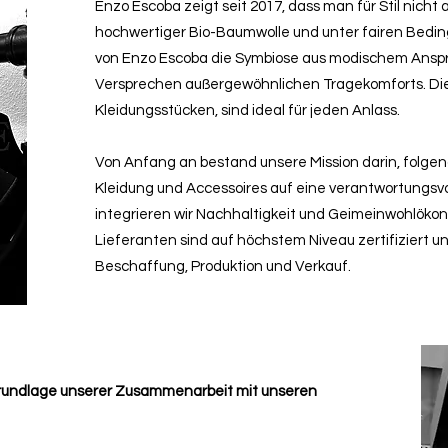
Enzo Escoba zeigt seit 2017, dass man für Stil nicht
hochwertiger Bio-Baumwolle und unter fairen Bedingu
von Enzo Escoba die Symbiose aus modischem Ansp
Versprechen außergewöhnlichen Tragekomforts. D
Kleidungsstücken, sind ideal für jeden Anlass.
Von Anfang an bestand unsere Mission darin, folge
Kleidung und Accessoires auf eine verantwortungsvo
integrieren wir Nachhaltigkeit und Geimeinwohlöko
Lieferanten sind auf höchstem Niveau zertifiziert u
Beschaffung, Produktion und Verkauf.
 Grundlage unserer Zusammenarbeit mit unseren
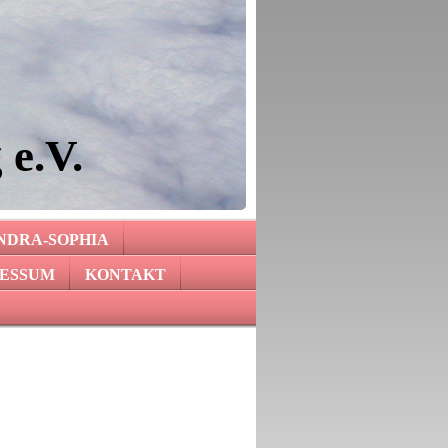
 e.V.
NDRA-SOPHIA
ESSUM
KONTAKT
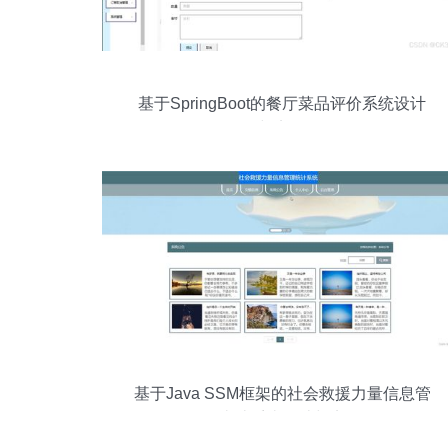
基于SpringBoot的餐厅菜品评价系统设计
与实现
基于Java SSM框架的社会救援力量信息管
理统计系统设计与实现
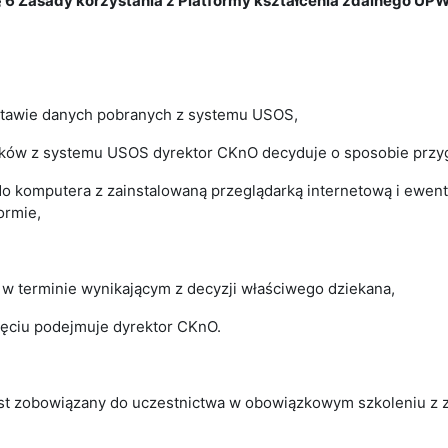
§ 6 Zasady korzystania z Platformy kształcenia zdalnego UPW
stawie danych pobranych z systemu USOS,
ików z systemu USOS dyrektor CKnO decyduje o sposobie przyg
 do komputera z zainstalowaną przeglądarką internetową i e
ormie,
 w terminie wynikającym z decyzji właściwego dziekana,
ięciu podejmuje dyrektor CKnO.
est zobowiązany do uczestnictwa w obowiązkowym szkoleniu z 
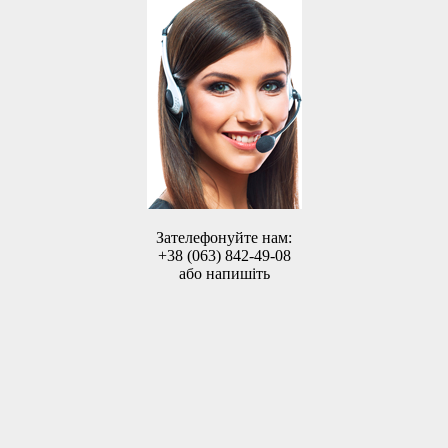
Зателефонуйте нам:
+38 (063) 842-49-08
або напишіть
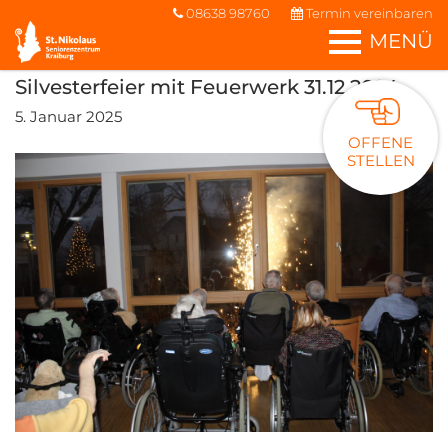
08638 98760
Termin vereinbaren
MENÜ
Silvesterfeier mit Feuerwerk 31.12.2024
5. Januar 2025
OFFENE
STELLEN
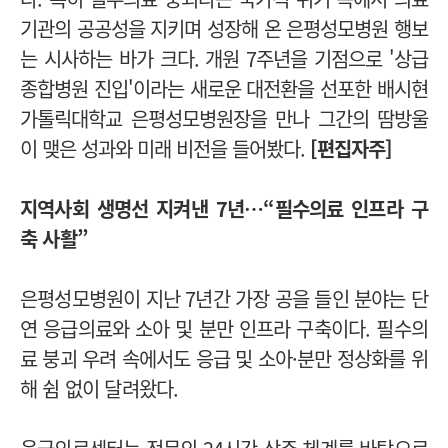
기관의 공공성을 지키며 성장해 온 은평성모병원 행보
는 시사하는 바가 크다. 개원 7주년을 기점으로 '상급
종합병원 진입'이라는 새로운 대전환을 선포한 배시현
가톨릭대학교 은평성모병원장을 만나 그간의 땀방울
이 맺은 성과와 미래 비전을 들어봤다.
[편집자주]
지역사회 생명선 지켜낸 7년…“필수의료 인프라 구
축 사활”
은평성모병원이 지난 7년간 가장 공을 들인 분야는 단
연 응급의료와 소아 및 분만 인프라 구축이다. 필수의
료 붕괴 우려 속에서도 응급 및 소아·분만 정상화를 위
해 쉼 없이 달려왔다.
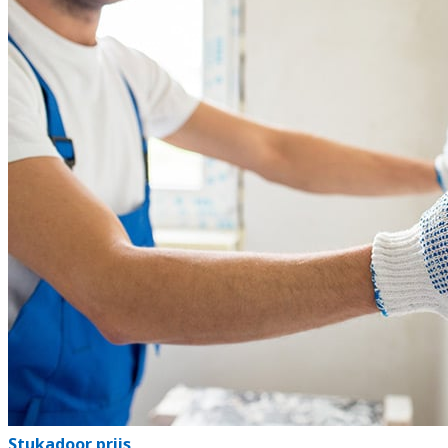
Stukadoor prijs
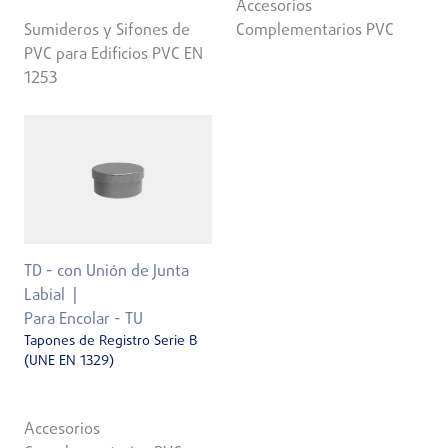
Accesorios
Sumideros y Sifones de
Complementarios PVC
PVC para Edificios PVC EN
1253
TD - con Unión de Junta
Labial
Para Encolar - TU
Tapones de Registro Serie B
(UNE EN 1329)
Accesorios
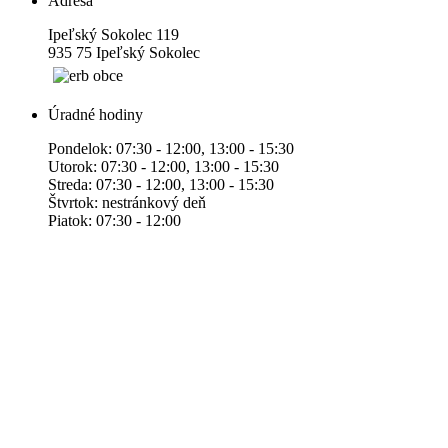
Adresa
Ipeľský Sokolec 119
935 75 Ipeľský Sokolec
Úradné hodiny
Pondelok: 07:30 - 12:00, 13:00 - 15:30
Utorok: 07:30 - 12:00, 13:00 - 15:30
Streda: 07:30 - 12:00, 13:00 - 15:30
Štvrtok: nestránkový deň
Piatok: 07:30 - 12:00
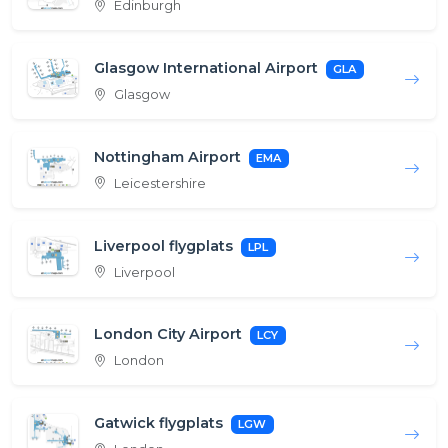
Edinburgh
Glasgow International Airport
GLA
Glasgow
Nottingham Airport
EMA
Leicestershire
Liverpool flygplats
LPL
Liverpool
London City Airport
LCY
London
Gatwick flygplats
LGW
————
Output the records exactly as they appear, skipping any pictures.

ANSWER SECTION
Enzo Escoba zeigt seit 2017, dass man für Stil nicht
hochwertiger Bio-Baumwolle und unter fairen Bedingu
von Enzo Escoba die Symbiose aus modischem Ansp
Versprechen außergewöhnlichen Tragekomforts. D
Kleidungsstücken, sind ideal für jeden Anlass.
Von Anfang an bestand unsere Mission darin, folge
Kleidung und Accessoires auf eine verantwortungsvo
integrieren wir Nachhaltigkeit und Geimeinwohlöko
Lieferanten sind auf höchstem Niveau zertifiziert u
Beschaffung, Produktion und Verkauf.
 Grundlage unserer Zusammenarbeit mit unseren
 e.V.
NDRA-SOPHIA
ESSUM
KONTAKT
基于SpringBoot的餐厅菜品评价系统设计
与实现
基于Java SSM框架的社会救援力量信息管
理统计系统设计与实现
§ 6 Zasady korzystania z Platformy kształcenia zdalnego UPW
stawie danych pobranych z systemu USOS,
ików z systemu USOS dyrektor CKnO decyduje o sposobie przyg
 do komputera z zainstalowaną przeglądarką internetową i e
ormie,
 w terminie wynikającym z decyzji właściwego dziekana,
ięciu podejmuje dyrektor CKnO.
est zobowiązany do uczestnictwa w obowiązkowym szkoleniu z 
Зателефонуйте нам:
+38 (063) 842-49-08
або напишіть
08638 98760
Termin vereinbaren
MENÜ
Silvesterfeier mit Feuerwerk 31.12.2024
5. Januar 2025
OFFENE
STELLEN
기관의 공공성을 지키며 성장해 온 은평성모병원 행보
는 시사하는 바가 크다. 개원 7주년을 기점으로 '상급
종합병원 진입'이라는 새로운 대전환을 선포한 배시현
가톨릭대학교 은평성모병원장을 만나 그간의 땀방울
이 맺은 성과와 미래 비전을 들어봤다.
[편집자주]
지역사회 생명선 지켜낸 7년…“필수의료 인프라 구
축 사활”
은평성모병원이 지난 7년간 가장 공을 들인 분야는 단
연 응급의료와 소아 및 분만 인프라 구축이다. 필수의
료 붕괴 우려 속에서도 응급 및 소아·분만 정상화를 위
해 쉼 없이 달려왔다.
Stukadoor prijs
Accesorios
Sumideros y Sifones de
Complementarios PVC
PVC para Edificios PVC EN
1253
TD - con Unión de Junta
Labial
Para Encolar - TU
Tapones de Registro Serie B
(UNE EN 1329)
Accesorios
Adresa
Ipeľský Sokolec 119
935 75 Ipeľský Sokolec
Úradné hodiny
Pondelok: 07:30 - 12:00, 13:00 - 15:30
Utorok: 07:30 - 12:00, 13:00 - 15:30
Streda: 07:30 - 12:00, 13:00 - 15:30
Štvrtok: nestránkový deň
Piatok: 07:30 - 12:00
Edinburgh
Glasgow International Airport
GLA
Glasgow
Nottingham Airport
EMA
Leicestershire
Liverpool flygplats
LPL
Liverpool
London City Airport
LCY
London
Gatwick flygplats
LGW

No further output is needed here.